Ripple vs SEC: what could be next

The legal battle between Ripple and the U.S. Securities and Exchange Commission (SEC) has been the focus of the crypto community, and recent events have only heightened the attention. The US Securities and Exchange Commission’s request for an interlocutory appeal prompted intense scrutiny, and legal experts assessed the potential outcomes and their wider implications.

Lawyer John E. Deaton explained that it was only a preliminary letter in which the Commission “asks permission from the judge to file a formal motion that it authorize the Securities and Exchange Commission to then ask the Court of Appeals for the 2nd Circuit to accept an early appeal. ”

Lawyer John Deaton expects Judge Analisa Torres to grant the motion because it would “enable her to explain her case even more fully, as well as make him ‘safe from appeal’ and ‘enable her to address any Rakoff case’.”

Recall that District Judge Jed Rakoff of SDNY recently allowed the SEC to proceed with the case against Terraform Labs and founder Do Kwon, rejecting Judge Torres’ reasoning and the distinction between public and institutional token sales in the Ripple case.

Deaton also claims that “critics of Torres’ decision seem to be ignoring her claim that “some programmatic buyers may have purchased XRP in anticipation of profiting from Ripple’s efforts” but that “there simply wasn’t enough credible evidence provided by the SEC to do so.”

Legal Expert Jeremy Hogan referred on the SEC decision to file an interlocutory appeal as doubtful, noting that the regulator “does not appeal to whether XRP itself is a security, but only focuses on programmatic and individual sales of Ripple.”

Interestingly, lawyer Bill Morgan emphasized a “subtle but significant change” in SEC language, evident in an agreement with crypto exchange Bittrex and its co-founder and CEO William Shikhara, in which it no longer uses “digital asset securities sales” and “crypto assets are assets offered and sold as securities”, in a message dated August 11.

Popular legal expert James Murphy, known on Twitter as MetaLawMan singled out three options that Ripple can take in response to the SEC appeal request, and all of them have good reasons.

Ripple’s first option is to oppose the motion to confirm the appeal.
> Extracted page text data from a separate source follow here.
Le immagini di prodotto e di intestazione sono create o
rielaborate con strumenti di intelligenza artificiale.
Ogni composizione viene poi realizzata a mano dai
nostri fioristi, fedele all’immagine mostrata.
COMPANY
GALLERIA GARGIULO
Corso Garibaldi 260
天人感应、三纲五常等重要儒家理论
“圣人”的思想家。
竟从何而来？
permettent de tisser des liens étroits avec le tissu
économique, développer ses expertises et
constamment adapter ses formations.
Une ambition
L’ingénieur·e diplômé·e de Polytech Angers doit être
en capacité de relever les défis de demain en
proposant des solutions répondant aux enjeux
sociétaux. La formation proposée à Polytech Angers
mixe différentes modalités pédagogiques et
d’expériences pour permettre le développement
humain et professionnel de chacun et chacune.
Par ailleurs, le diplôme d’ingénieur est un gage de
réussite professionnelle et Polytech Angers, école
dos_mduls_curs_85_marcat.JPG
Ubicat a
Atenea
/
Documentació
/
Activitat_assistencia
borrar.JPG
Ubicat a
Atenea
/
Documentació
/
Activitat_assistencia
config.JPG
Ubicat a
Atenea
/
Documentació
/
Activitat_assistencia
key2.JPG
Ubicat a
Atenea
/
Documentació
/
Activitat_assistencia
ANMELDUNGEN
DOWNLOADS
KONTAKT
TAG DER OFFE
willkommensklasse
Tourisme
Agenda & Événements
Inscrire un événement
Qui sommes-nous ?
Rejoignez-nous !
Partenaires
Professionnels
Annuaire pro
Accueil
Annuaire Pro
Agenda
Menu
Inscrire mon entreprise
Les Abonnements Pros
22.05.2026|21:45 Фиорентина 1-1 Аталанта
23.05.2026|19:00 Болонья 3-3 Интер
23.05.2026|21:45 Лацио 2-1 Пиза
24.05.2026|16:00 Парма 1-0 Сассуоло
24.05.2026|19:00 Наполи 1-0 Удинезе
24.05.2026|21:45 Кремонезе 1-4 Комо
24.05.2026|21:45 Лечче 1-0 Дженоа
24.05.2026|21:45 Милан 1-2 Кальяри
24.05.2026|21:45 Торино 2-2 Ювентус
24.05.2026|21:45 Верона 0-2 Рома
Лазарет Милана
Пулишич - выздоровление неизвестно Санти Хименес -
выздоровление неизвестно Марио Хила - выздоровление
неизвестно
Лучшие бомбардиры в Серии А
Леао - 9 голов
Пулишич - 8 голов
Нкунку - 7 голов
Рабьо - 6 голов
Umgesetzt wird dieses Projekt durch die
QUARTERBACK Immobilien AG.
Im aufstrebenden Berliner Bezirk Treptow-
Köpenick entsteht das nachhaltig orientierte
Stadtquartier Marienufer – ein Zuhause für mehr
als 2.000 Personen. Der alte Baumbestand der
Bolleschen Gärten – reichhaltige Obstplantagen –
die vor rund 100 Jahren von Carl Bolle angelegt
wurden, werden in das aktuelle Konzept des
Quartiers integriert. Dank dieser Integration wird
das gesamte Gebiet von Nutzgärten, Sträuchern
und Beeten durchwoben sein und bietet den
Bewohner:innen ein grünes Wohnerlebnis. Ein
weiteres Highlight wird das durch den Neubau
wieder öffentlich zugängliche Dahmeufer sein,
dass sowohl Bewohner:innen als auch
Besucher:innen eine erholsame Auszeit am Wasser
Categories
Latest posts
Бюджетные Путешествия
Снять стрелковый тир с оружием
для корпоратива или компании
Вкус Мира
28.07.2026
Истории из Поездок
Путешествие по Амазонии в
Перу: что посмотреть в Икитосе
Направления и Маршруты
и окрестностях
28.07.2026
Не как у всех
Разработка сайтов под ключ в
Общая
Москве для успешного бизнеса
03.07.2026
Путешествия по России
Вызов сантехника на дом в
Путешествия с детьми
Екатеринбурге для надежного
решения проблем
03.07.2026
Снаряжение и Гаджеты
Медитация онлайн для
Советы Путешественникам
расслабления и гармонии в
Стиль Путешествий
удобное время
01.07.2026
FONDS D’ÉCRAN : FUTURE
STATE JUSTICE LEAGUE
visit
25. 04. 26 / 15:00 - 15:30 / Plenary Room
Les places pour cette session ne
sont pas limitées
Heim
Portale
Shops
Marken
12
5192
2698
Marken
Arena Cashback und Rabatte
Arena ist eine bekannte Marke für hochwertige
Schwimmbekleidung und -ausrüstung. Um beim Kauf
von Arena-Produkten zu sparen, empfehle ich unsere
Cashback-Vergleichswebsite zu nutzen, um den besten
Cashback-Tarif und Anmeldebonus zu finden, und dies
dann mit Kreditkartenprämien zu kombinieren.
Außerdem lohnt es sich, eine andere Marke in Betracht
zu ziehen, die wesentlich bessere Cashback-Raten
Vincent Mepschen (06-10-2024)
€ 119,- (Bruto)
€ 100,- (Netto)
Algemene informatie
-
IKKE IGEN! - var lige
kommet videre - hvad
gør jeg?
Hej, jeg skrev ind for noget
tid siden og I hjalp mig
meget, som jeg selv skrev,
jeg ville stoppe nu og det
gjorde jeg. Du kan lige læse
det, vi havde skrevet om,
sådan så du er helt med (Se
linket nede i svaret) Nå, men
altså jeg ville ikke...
At the heart of this position is Ripple’s unshakable confidence in the correctness of Judge Torres’ decision. The second option is for Ripple to agree with the SEC that an interlocutory appeal may be appropriate. Such a move would be based on the recognition of the inevitability of appeals in this case. The key question then becomes one of timing: Will the appeal process begin immediately or will it be delayed until the trial of Brad Garlinghouse and Chris Larsen?

And third, Ripple may choose to cross-appeal on the institutional sale claim by agreeing to the interlocutory appeal. The strategic logic here, as outlined by MetaLawMan, is that if the 2nd Circuit overturns the SEC’s victory in this lawsuit, it would eliminate the need for an Aiding and Abetting Institutional Selling litigation.

The Court of Appeals for the 2nd Circuit will consider a key issue

Brian Jacuto, Partner at Election Law Group, draws attention to the Terraform Labs case, which could have materially influenced Judge Torres’ decision. Jacuto notes that the SEC reference to the Terraform case deserves special attention. In this case, the judge “rejected” part of Judge Torres’ analysis, specifically her distinction between institutional sales and “programmed sales”. This rejection is not just a minor disagreement; it challenges the very basis of Judge Torres’ decision in the Ripple case.

Given this dispute between Ripple’s decision and Terraform’s decision, Jacuto believes the current case is a prime candidate for an interlocutory appeal. If Judge Torres grants the SEC’s request, it will set the stage for the 2nd Circuit Court of Appeals to consider this key issue.

In addition, Jacuto highlights the potential streamlining of the appeals process if the interlocutory appeal is successful. This would mean a faster and more definitive decision on whether Howey’s new “blind demand/demand” Torres theory stands up to scrutiny.